Once the World Series grabs you by the throat, it seldom lets go. Gil Hodges found out in 1952 when he went zero for 21 in October. Eddie Murray learned in 1979 when he finished the Series zero for 22.

Now, Dave Winfield of the New York Yankees, a man with a $23 million contract and an opinion of himself to match, is finding out.

This afternoon, when Winfield got a meaningless fifth-inning single to left, it snapped a slump of zero for 16 in this Yankee-Dodger Series and also ended a zero for 22 postseason collapse by the highest paid player in baseball.

Winfield's response -- an odd one, since it can't possibly be genuine -- is to make light of the whole thing as though such a great and confident athlete could never be affected by such a trivial matter.

When Winfield got his hit today, he motioned a half-dozen times to various disbelieving Dodgers and umpires to throw him the ball, please, so he could keep it as a sort of sarcastic big-joke-on-myself souvenir.
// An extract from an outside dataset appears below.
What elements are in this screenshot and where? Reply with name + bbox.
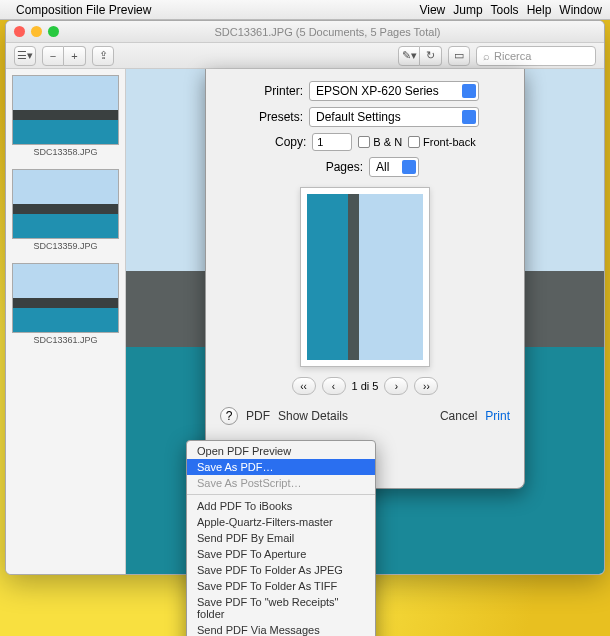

Finally, the ball was tossed to him and Winfield relayed it to the Yankee dugout.


After this game, a man could hardly have been more ill at ease, more false while trying to appear utterly cool, than Winfield who, among athletes, is supremely concerned with preserving face. "I'm not the story. There's no story here," he said, as though the highest paid player in history having three RBI in 55 postseason at bats were not news in the playpen of sport.

"No, I didn't save the ball," Winfield said. "Some guys were kidding me before that at bat about batting .000, so I said, 'When I get a hit, I'll ask for the ball.' So, when I did get a hit, I asked for it. I was just trying to lighten things up a little."

A wise thought. However, there is no World Series precedent for things ever to "lighten up a little." They always get heavier.

On Saturday, Yankee owner George Steinbrenner said, "Winfield is oh for 20, but we can't bench everybody even if we'd like to."

Winfield's response was hardly in accord with his usual icy facade. "I don't know and I don't care what George said. If you don't think I'm trying, then replace me. I'm gonna be here next year no matter what George says, so let him talk.

"When you aren't hitting, they say you're playing bad, that you're pressing. Well, if I relaxed any more, I'd be falling asleep."

No athlete prospers in a cocoon of illusion. Winfield is pressing, no question. The characteristic hitch in his swing -- a trademark as well as a flaw -- is now so pronounced that Charlie Lau, the team's hitting coach, has entered the picture.

"This isn't the time to work on a player's basic mechanics, like Dave's hitch," Lau said. "He's always had it to one degree or another. We're trying to adjust his footwork so that he can get his swing started earlier."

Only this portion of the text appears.